Now there's a person: The Wannabe But Not Very Good Writer Offspring of a Famous Person. I had to repeat it just for personal effect. Now I feel so twisted and resentful with his image in my head I have to be careful I don't go over the top on this one. It goes like this: I get a telephone call from someone saying he's seen my latest book and wants maybe to turn it into a film. I put him off because his voice is just a bit too smooth for my liking. He rings again, leaves a message. Rings again and I'm silly enough to pick up the receiver without vetting the call. It's him, for anonymity let's call him 'John'. We agree to meet. Couple of minor foreplay lunches later he moves in for the kill, introduces me to his wife, and we start to discuss possibilities. The book's a bit gritty, y'know, not exactly mass-market stuff. Can we tone it down a bit? No, I say. The book's its own animal and is going to stay that way. Hmmmm. Okay, he says, you need a co-writer if we're going to do something maybe a bit similar, because you're not famous enough, not a name. Weird logic, but hey, he's the producer after all. So along comes - let's call him Small Person Awesome Mouth or Spam for short. Spam. Little guy with a well-known mum and dad. And loadsa connexions. Well, at first we get along okay. I write the first draft and give him insight into the harsh subject matter, he pretties it up with his particular brand of middle-class gooiness, and soon we have something unrealistic and unsaleable: south-east London characters and plot interlaced with his dialogue and social mores. Annoying thing is, is that pre-Spam, we interviewed a couple of Scouser screenwriters who would have been ideal, but Spam bluffed and weedled his way into it. Worse, he's now trying to undermine my position by altering the plot and changing the characters so that he can cope with it. Because He Can't Do Working Class. The Ragged Trousered Philanthropists or Mean Streets or The Royle Family or even Eastenders just don't exist in his world. Everything has to be a curiously emasculated version of Brideshead Revisited. The crunch comes when the three of us meet one evening for a beer and John points out that as the latest offering's all Spam, there's really no need for me to bother myself with it any more. John's motto is that he always gets films made. Well, he didn't make this one. Spam came to see me a few days later, bad-mouthing John and the world in general. I made my excuses etc...
Lessons: Get an agent you can trust. Just don't deal with anyone without him/her.

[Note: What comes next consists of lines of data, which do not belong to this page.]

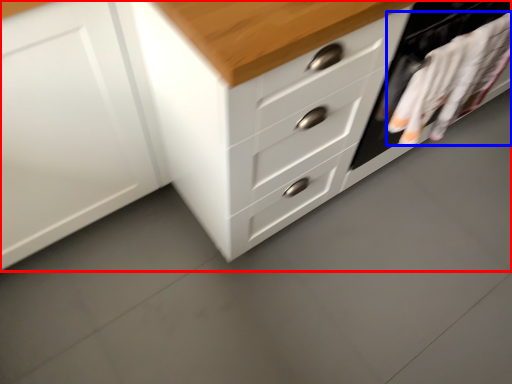 Question: Which object is closer to the camera taking this photo, chest of drawers (highlighted by a red box) or laundry (highlighted by a blue box)?

Choices:
 (A) chest of drawers
 (B) laundry

Answer: (A) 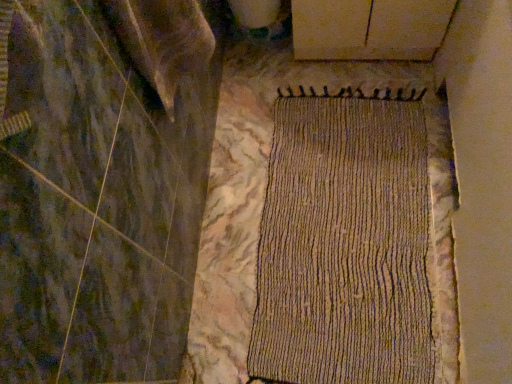 Question: From the image's perspective, is woven beige mat at center above or below smooth white plywood at upper center?

Choices:
 (A) above
 (B) below

Answer: (B)

Question: Considering their positions, is woven beige mat at center located in front of or behind smooth white plywood at upper center?

Choices:
 (A) front
 (B) behind

Answer: (A)

Question: Does point (418, 115) appear closer or farther from the camera than point (409, 19)?

Choices:
 (A) farther
 (B) closer

Answer: (A)

Question: Is smooth white plywood at upper center bigger or smaller than woven beige mat at center?

Choices:
 (A) big
 (B) small

Answer: (A)

Question: Is smooth white plywood at upper center to the left or to the right of woven beige mat at center in the image?

Choices:
 (A) right
 (B) left

Answer: (A)

Question: From a real-world perspective, is smooth white plywood at upper center positioned above or below woven beige mat at center?

Choices:
 (A) above
 (B) below

Answer: (A)

Question: Is point tap(349, 51) positioned closer to the camera than point tap(419, 347)?

Choices:
 (A) closer
 (B) farther

Answer: (B) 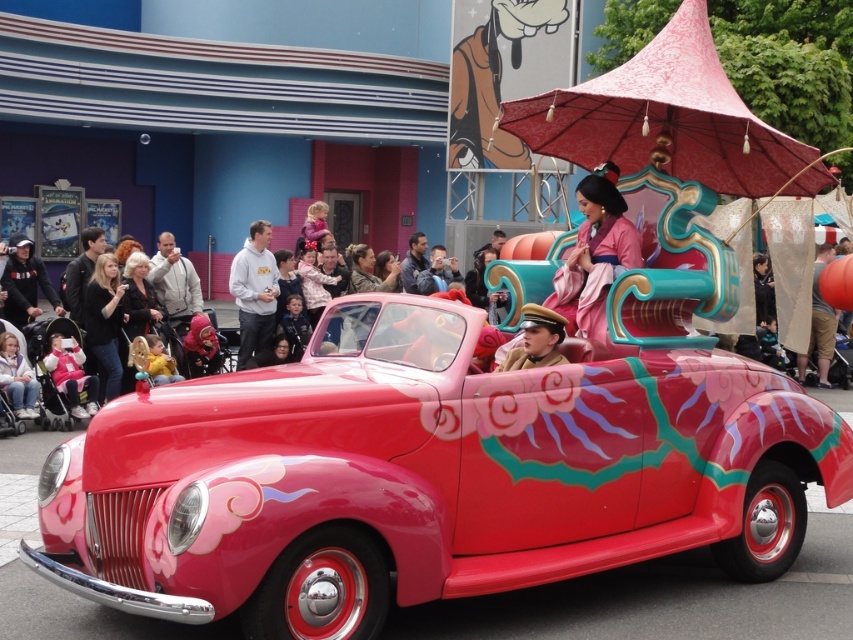 Question: Is glossy metallic car at center positioned before white fleece jacket at lower left?

Choices:
 (A) yes
 (B) no

Answer: (A)

Question: Can you confirm if pink satin kimono at upper center is thinner than pink fabric stroller at lower left?

Choices:
 (A) no
 (B) yes

Answer: (A)

Question: Estimate the real-world distances between objects in this image. Which object is closer to the black leather jacket at left?

Choices:
 (A) matte gold helmet at center
 (B) pink fabric stroller at lower left
 (C) glossy metallic car at center

Answer: (B)

Question: Is matte gold helmet at center further to the viewer compared to white fleece jacket at lower left?

Choices:
 (A) no
 (B) yes

Answer: (A)

Question: Based on their relative distances, which object is farther from the glossy metallic car at center?

Choices:
 (A) white fleece jacket at lower left
 (B) matte gold helmet at center
 (C) gray hoodie at center

Answer: (C)

Question: Which point is farther to the camera?

Choices:
 (A) (524, 317)
 (B) (270, 227)

Answer: (B) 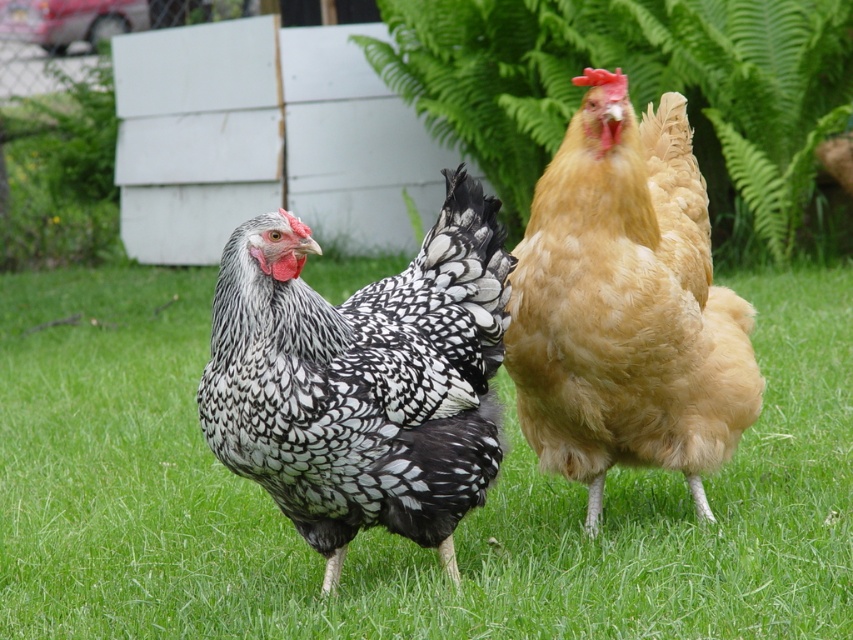 Can you confirm if speckled feathered chicken at center is positioned above golden fluffy chicken at center?

Actually, speckled feathered chicken at center is below golden fluffy chicken at center.

Between point (273, 458) and point (624, 301), which one is positioned in front?

Point (273, 458) is in front.

Find the location of `speckled feathered chicken at center`. speckled feathered chicken at center is located at coordinates pos(363,378).

At what (x,y) coordinates should I click in order to perform the action: click on speckled feathered chicken at center. Please return your answer as a coordinate pair (x, y). Looking at the image, I should click on (363, 378).

Between green grass at center and green leafy fern at upper center, which one is positioned lower?

Positioned lower is green grass at center.

Where is `green grass at center`? green grass at center is located at coordinates (380, 529).

Image resolution: width=853 pixels, height=640 pixels. What are the coordinates of `green grass at center` in the screenshot? It's located at (380, 529).

Is point (105, 452) farther from camera compared to point (665, 452)?

Yes, point (105, 452) is behind point (665, 452).

Which of these two, green grass at center or golden fluffy chicken at center, stands shorter?

With less height is green grass at center.

Identify the location of green grass at center. (380, 529).

In order to click on green grass at center in this screenshot , I will do `click(380, 529)`.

And an addenda to this one - Years later 'John' contacts me because Spam's doing a remake of a classic which he wants to do Sixties-style and he needs a bit of info on detail, cos I'm the expert on Sixties stuff you see, and he's been trying to get hold of me. So anyway, I do the honorable thing and check the period detail for Spam (no credits agreed, but I'm still a bit of a sucker you see, and vulnerable to sweet talk). The positive side of this is that I reconnect with John, get to know him better, and discover that he's actually an excellent bloke, and highly talented. So I wish him all the best with his new film, which is brilliant by the way.
Happy ending to something that actually screwed me up for a while.